*** Data ***

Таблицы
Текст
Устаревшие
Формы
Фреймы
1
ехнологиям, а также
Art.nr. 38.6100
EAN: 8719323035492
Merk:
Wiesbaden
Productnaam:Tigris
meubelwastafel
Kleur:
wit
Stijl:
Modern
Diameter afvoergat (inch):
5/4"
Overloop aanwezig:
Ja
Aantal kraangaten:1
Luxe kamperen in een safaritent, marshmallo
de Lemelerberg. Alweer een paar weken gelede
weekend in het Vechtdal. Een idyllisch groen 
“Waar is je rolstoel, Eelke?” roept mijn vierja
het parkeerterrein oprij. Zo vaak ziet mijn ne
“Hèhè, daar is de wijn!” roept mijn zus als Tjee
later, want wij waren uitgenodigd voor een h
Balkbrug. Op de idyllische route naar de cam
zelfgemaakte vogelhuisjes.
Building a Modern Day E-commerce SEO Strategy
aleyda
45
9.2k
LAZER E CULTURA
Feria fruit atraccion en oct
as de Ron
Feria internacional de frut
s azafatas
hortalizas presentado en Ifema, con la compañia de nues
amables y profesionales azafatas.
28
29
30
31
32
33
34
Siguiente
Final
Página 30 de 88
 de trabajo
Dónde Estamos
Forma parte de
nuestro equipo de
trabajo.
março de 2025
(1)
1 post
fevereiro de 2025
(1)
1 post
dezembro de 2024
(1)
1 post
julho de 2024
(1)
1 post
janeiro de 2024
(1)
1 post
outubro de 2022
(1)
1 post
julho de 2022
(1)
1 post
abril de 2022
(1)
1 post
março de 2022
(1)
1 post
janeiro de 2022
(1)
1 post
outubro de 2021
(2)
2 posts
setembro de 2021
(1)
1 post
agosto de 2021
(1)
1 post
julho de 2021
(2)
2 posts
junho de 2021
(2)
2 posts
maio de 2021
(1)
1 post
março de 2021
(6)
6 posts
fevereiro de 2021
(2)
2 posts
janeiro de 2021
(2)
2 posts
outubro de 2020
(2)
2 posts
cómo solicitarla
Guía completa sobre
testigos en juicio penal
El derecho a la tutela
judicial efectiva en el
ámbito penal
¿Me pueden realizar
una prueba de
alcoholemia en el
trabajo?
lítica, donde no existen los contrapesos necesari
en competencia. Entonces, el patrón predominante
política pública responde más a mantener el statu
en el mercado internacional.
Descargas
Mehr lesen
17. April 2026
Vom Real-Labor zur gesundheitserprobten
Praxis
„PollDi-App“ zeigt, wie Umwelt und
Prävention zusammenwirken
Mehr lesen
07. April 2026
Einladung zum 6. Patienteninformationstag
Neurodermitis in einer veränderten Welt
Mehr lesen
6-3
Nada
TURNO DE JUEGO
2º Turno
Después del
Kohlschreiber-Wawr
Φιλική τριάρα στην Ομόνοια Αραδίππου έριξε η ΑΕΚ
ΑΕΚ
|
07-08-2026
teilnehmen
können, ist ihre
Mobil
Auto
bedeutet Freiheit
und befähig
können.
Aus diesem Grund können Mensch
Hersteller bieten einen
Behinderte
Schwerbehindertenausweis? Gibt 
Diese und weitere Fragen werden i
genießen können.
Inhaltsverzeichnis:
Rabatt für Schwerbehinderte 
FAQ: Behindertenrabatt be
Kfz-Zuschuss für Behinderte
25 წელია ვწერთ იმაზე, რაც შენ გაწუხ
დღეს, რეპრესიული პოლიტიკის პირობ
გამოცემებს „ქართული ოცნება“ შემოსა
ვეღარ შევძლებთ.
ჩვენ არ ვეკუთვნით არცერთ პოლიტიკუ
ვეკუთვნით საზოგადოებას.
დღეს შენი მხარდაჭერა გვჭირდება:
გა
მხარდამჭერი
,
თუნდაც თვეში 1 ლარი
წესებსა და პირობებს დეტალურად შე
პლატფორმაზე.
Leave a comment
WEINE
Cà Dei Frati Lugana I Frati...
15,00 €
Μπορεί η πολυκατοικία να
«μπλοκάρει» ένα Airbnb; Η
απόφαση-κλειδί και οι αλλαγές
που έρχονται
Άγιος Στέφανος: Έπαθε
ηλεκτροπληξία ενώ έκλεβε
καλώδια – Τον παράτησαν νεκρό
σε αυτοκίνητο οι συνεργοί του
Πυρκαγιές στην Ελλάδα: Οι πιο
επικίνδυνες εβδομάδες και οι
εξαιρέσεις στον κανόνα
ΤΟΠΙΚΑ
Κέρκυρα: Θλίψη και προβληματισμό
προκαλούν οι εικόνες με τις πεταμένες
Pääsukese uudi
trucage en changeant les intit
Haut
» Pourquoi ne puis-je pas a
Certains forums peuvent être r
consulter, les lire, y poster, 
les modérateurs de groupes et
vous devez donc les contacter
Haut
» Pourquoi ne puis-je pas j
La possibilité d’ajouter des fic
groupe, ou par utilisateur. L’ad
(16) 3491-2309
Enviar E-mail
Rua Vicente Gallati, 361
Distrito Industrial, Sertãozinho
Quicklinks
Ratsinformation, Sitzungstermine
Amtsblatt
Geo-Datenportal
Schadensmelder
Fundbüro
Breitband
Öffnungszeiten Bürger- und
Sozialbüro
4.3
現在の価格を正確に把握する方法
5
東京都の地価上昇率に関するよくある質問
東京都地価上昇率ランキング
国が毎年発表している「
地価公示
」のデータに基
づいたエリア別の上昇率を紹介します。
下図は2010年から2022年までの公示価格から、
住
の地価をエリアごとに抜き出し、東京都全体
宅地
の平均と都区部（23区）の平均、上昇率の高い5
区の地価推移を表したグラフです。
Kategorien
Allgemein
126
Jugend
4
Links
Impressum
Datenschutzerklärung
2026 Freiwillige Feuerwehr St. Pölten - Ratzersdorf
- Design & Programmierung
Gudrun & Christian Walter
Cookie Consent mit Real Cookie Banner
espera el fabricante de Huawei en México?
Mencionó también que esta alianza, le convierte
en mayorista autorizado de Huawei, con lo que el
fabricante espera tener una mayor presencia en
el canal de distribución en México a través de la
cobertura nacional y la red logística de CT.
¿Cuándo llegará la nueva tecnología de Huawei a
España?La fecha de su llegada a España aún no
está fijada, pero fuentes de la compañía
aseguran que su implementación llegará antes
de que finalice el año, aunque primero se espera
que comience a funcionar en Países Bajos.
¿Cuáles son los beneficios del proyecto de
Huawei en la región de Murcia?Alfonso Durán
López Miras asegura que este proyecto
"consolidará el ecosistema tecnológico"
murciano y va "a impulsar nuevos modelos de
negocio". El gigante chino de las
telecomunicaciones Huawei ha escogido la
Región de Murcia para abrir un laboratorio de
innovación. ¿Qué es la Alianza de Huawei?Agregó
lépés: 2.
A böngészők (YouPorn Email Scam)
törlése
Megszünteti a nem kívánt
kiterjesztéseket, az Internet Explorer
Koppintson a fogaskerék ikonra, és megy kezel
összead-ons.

*** End of Data ***

Copy out all lines above holding "México".

espera el fabricante de Huawei en México?
el canal de distribución en México a través de la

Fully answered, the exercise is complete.